Understanding what has occurred in the past will inform decisions that contemporary citizens and professionals make, but not in the same way as for the historian. For the historian, history repeats itself by virtue of the laws of cause and effect. For the reflective citizen and for the informed professional, the lessons of the past can allow one to share the goals and values that one continues to share with previous generations yet avoid the pitfalls that caused previous generations to stumble. The past provides practical experience on a grand scale. Just as a person learns how she should behave by reflecting on her experiences, so can a people reflect on how best to move forward by considering how previous generations have conducted themselves.
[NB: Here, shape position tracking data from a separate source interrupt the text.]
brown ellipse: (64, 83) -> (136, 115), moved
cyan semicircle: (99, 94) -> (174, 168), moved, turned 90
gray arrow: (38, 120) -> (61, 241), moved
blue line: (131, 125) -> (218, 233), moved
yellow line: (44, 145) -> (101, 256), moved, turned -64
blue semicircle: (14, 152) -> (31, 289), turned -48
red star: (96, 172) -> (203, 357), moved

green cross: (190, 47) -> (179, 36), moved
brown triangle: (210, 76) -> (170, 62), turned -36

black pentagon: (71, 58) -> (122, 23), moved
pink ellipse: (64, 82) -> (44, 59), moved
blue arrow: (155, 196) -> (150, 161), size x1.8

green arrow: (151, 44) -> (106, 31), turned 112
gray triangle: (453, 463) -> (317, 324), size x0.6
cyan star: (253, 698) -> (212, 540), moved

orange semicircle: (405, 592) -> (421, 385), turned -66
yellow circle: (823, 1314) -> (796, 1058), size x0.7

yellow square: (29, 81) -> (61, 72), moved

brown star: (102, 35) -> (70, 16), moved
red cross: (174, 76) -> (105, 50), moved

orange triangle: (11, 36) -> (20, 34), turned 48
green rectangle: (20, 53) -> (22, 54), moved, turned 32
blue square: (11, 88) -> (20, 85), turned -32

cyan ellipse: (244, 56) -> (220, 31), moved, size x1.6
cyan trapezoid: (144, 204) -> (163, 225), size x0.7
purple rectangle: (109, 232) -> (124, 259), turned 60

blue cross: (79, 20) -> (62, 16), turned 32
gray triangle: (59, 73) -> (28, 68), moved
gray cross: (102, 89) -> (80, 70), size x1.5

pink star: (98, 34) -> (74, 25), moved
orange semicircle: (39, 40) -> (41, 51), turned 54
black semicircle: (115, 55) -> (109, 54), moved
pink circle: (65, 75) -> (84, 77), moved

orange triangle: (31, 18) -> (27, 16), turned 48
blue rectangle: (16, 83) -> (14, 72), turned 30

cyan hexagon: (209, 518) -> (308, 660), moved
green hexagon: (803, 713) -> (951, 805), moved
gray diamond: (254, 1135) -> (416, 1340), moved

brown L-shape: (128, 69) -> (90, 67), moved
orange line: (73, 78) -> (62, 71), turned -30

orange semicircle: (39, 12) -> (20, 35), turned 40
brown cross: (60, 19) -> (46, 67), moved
The lessons of the Holocaust can supplement bioethical discourse on controversial topics, not only by serving to call out when ideas or policies are too close to Nazi ideas, but also by providing practical cases for how ideas become normalized and implemented. Study of the Holocaust and its aftermath provides examples for how individuals and society at large can become persuaded by unethical framing of arguments and how to prevent such lapses in judgment in the future. These lessons need not solely be learned because they are extreme, nor do they apply only in extreme circumstances. Conversation over how medical professionals and others were subsumed within the Nazi medico-political machine can lead to discussion on everyday practices and instances of preserving the dignity of human beings.

Society and the health professions cannot place upon individuals the onus of making value-laden medico-political decisions without providing them with the necessary tools and opportunities to learn how to weigh the different priorities and arguments that underlie these decisions. Learning about the history of the medical profession’s views on euthanasia and how Nazi propaganda subverted medical authority is one way to achieve this goal. A historical account that includes Binding’s and Hoche’s work, for example, would allow medical professionals not only to understand the values at stake when deliberating on the different positions regarding medical aid in dying as they apply to the practice of medicine and the goals or ends of the medical profession. It would also provide real examples for how different positions of leading professionals on the topic can influence social and medical practice. Strengthening public discourse and the ethics of the medical profession depends on our ability to understand the past and integrate those lessons into current practice and policy debates.